Posted on:2010-10-05Degree:Ph.DType:Thesis
University:State University of New York at BinghamtonCandidate:Donatelli, Frederick AnthonyFull Text:PDF
GTID:2449390002481149Subject:Economics
Abstract/Summary:
In a small structural model of the economy with mircofoundations, three equations summarize the optimizing behavior of both household and firms: an IS curve, a Phillips curve, and a money demand function. If utility is non-separable between real balances and consumption, then current and expected future real balances enter into the forward-looking IS curve. In that case, real balances also enter into the forward-looking Phillips curve, and, consequently, real balances affect the dynamics of both inflation and real output.
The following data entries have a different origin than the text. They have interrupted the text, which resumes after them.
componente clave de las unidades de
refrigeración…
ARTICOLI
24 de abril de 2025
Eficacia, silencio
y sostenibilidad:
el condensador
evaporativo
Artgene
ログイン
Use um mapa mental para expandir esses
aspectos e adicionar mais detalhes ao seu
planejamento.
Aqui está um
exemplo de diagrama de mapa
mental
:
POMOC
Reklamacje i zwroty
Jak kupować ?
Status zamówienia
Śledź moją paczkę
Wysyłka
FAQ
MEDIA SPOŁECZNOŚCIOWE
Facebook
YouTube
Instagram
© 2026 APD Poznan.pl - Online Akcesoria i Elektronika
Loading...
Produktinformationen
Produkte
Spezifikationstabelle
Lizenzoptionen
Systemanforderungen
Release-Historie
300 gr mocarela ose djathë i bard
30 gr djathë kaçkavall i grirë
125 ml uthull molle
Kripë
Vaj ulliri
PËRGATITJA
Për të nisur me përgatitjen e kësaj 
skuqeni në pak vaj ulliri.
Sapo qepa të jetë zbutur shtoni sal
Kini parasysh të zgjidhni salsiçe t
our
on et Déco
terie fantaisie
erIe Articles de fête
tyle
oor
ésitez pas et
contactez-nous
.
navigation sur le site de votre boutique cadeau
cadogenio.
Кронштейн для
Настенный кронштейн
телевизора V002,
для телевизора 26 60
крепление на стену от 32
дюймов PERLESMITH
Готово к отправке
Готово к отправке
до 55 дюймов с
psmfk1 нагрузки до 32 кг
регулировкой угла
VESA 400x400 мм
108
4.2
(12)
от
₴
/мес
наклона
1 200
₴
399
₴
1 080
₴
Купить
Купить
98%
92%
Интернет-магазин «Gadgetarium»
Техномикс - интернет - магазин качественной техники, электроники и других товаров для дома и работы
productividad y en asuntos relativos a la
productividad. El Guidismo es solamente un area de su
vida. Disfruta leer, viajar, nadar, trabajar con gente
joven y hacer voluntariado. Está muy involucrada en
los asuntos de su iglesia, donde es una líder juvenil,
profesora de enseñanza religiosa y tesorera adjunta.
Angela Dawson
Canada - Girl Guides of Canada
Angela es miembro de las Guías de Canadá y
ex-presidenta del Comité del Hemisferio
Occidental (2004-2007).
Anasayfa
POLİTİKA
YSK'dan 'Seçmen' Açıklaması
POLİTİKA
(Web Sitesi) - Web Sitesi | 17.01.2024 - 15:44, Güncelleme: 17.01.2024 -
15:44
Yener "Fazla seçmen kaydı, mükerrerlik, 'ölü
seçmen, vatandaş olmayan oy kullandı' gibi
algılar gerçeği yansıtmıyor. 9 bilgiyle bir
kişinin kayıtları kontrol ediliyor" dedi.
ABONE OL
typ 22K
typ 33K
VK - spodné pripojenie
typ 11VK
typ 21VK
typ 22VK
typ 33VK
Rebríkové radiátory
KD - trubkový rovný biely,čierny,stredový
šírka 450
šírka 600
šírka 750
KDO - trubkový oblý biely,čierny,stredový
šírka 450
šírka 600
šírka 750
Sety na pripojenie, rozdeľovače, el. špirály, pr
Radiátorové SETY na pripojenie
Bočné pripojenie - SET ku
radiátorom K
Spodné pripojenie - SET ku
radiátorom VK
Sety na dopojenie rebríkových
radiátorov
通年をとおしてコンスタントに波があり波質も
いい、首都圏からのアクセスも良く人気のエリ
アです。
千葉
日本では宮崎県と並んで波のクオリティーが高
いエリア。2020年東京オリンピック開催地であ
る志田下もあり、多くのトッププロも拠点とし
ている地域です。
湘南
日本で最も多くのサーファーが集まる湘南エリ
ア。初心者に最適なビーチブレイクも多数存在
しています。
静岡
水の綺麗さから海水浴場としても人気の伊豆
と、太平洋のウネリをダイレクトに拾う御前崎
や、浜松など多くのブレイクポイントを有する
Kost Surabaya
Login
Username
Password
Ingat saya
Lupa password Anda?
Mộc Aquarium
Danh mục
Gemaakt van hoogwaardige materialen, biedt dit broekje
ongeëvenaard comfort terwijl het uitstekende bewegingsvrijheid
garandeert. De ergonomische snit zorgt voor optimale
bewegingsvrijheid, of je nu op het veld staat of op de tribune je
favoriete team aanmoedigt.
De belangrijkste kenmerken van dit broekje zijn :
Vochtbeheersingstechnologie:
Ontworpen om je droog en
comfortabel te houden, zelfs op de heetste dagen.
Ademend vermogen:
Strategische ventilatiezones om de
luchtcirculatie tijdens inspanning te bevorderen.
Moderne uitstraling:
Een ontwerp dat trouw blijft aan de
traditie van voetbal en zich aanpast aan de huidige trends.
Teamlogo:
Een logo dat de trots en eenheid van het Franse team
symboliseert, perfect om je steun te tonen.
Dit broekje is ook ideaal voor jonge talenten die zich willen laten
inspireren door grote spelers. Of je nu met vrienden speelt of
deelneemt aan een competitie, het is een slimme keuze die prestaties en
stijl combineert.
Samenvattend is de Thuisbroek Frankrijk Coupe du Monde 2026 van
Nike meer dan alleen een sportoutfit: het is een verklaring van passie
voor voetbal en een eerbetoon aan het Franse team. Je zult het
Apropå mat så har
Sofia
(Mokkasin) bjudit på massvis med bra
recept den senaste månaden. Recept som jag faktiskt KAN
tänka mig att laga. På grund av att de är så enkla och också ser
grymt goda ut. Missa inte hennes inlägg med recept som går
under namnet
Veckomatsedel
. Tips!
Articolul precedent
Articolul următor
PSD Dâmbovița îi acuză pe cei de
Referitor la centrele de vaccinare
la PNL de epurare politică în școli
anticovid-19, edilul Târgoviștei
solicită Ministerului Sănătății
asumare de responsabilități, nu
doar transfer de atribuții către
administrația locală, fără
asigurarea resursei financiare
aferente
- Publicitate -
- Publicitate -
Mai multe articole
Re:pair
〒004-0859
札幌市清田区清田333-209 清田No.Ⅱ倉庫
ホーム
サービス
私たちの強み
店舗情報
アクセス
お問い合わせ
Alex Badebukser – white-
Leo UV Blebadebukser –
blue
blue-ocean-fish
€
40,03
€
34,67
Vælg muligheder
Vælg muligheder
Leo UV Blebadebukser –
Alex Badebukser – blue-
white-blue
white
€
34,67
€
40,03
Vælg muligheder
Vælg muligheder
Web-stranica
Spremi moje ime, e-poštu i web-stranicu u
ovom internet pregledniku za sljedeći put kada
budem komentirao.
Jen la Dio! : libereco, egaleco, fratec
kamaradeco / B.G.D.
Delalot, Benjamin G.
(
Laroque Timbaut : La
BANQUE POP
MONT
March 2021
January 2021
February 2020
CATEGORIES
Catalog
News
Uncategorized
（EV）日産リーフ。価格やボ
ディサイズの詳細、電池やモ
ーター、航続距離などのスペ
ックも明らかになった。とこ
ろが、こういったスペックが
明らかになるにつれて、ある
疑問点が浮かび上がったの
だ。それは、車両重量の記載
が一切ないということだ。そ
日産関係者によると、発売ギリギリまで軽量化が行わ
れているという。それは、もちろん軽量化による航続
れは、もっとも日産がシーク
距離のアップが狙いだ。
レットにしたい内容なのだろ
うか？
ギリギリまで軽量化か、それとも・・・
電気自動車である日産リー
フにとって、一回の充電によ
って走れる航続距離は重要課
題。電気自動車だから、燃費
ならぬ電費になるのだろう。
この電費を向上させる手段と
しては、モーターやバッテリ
In the first chapter of my thesis, I explore the role of money in this theory. The first chapter estimates a popular specification of the IS curve using both narrow and broad measures of money as well as Divisia indexes. I find that most measures of money are significant long run determinants of U.S. output.;In Chapters 2 and 3, I explore the Phillips curve. The lack of empirical success for the New Keynesian Phillips curve has motivated empiricists to find alternative formulations of expectations and alternative proxies for marginal cost. In Chapter 2, I replace the rationally formulated inflation expectations with survey expectations of inflation in the New Keynesian Phillips curve. I find that survey expectations have more explanatory power in the Phillips curve specifications when compared to rational expectations (derived using instrumental variables) as well as purely backward-looking specifications.;The third Chapter extends one of the findings in Chapter 2. Labor's share of income has been put forth as a superior proxy for real marginal cost than measures of the output gap. Using common empirical test in the current literature I find labor's share of income is insignificant in the both the forward-looking Phillips curve and the hybrid Phillips curve when the Nixon price control years are omitted from the data set.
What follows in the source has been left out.